> _ACTION ITEM_: Below are some entries. Copy each line in them that holds "Tennessee".

--------

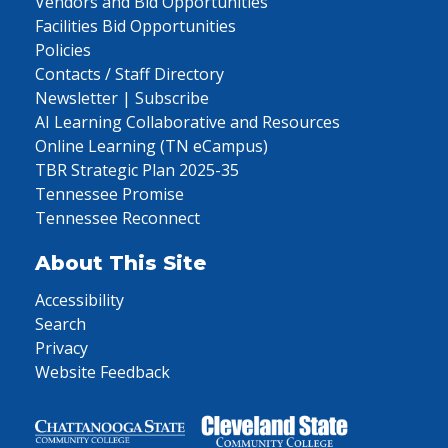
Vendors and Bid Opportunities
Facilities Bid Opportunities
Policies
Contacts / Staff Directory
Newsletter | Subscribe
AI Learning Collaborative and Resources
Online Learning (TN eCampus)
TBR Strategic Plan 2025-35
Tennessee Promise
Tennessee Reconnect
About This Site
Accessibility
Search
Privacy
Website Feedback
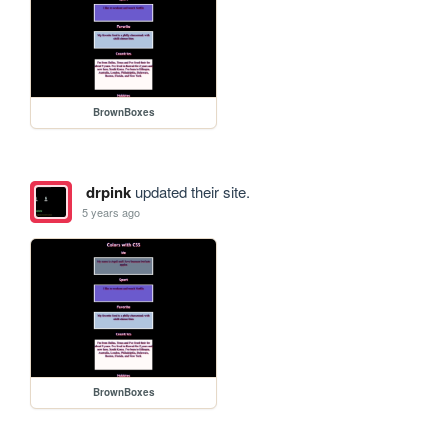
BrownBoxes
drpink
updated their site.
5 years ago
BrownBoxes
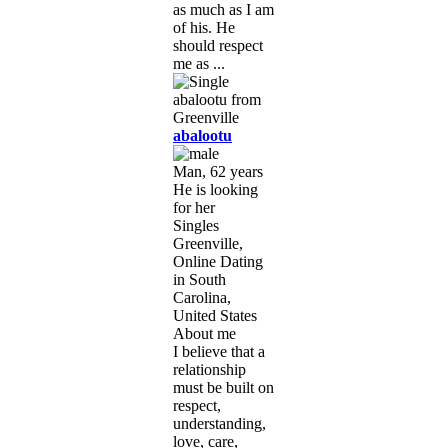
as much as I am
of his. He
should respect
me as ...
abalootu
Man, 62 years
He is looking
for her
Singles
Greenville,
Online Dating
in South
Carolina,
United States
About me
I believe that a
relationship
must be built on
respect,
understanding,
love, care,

--------

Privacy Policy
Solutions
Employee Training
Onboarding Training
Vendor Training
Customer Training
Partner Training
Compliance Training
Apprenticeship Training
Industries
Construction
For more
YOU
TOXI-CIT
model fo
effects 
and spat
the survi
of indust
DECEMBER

--------

> _COMPLETED TASK_:
Tennessee Promise
Tennessee Reconnect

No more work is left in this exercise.